Data items
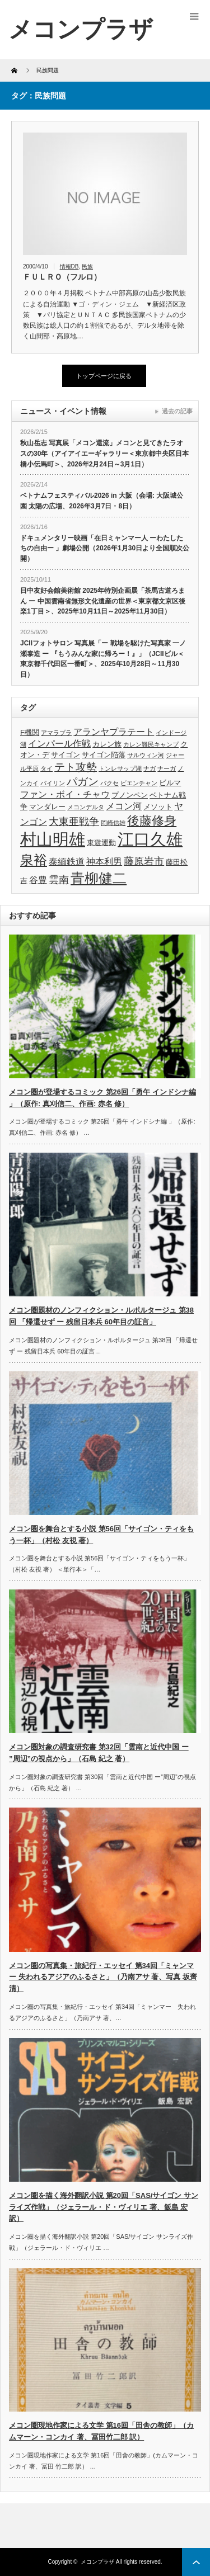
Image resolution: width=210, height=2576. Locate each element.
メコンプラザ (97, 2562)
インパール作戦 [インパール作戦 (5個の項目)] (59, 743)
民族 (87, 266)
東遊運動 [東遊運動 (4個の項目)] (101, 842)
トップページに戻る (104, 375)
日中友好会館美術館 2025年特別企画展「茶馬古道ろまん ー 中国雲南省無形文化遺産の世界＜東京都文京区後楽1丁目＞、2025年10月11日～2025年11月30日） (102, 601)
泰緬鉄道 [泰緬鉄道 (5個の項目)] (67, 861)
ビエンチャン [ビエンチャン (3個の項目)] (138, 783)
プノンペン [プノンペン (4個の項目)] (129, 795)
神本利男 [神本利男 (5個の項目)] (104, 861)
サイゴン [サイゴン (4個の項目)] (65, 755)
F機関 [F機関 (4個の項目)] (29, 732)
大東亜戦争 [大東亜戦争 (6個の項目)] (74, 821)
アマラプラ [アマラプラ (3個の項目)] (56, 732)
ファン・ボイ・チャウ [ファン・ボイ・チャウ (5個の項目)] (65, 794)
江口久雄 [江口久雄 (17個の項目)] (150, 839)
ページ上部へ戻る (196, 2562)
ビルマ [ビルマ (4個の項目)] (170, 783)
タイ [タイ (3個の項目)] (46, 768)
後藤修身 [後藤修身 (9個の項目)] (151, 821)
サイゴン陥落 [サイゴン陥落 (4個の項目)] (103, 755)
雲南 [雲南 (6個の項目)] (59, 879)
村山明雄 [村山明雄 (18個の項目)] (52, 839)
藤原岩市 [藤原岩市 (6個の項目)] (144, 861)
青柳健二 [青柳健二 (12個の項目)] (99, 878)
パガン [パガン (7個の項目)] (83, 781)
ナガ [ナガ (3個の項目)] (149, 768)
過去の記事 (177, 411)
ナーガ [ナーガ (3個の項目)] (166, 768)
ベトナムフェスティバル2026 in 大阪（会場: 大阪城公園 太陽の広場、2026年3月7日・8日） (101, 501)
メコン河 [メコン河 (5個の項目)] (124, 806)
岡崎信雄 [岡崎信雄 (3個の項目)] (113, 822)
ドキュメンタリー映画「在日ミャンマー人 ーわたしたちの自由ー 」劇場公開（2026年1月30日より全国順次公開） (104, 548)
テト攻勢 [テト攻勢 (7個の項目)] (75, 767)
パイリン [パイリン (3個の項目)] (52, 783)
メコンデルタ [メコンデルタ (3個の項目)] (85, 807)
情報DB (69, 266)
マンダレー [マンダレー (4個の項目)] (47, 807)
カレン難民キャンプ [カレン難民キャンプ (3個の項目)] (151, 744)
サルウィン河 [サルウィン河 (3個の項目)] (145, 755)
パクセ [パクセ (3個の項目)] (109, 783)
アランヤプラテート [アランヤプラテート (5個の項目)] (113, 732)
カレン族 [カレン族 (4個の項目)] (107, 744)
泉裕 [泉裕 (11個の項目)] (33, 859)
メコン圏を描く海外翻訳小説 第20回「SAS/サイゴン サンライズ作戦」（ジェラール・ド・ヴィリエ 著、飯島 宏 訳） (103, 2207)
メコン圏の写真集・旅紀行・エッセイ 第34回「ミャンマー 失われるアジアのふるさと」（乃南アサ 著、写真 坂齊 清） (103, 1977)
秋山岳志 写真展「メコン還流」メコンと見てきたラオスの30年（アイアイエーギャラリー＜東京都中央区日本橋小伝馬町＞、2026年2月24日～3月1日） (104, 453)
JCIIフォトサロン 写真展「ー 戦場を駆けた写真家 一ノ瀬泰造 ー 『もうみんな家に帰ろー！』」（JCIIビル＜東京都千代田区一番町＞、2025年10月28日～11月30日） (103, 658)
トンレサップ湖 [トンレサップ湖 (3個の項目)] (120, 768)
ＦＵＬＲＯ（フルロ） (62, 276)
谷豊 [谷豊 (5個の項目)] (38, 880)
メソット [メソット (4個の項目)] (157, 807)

**What you need to do:** Would you reproduce the lines above, from the very first through the line containing "後藤修身 [後藤修身 (9個の項目)] (151, 821)", exactly and without the pictures?

**Output for this exercise:**
Image resolution: width=210, height=2576. Locate each element.
メコンプラザ (97, 2562)
インパール作戦 [インパール作戦 (5個の項目)] (59, 743)
民族 (87, 266)
東遊運動 [東遊運動 (4個の項目)] (101, 842)
トップページに戻る (104, 375)
日中友好会館美術館 2025年特別企画展「茶馬古道ろまん ー 中国雲南省無形文化遺産の世界＜東京都文京区後楽1丁目＞、2025年10月11日～2025年11月30日） (102, 601)
泰緬鉄道 [泰緬鉄道 (5個の項目)] (67, 861)
ビエンチャン [ビエンチャン (3個の項目)] (138, 783)
プノンペン [プノンペン (4個の項目)] (129, 795)
神本利男 [神本利男 (5個の項目)] (104, 861)
サイゴン [サイゴン (4個の項目)] (65, 755)
F機関 [F機関 (4個の項目)] (29, 732)
大東亜戦争 [大東亜戦争 (6個の項目)] (74, 821)
アマラプラ [アマラプラ (3個の項目)] (56, 732)
ファン・ボイ・チャウ [ファン・ボイ・チャウ (5個の項目)] (65, 794)
江口久雄 [江口久雄 (17個の項目)] (150, 839)
ページ上部へ戻る (196, 2562)
ビルマ [ビルマ (4個の項目)] (170, 783)
タイ [タイ (3個の項目)] (46, 768)
後藤修身 [後藤修身 (9個の項目)] (151, 821)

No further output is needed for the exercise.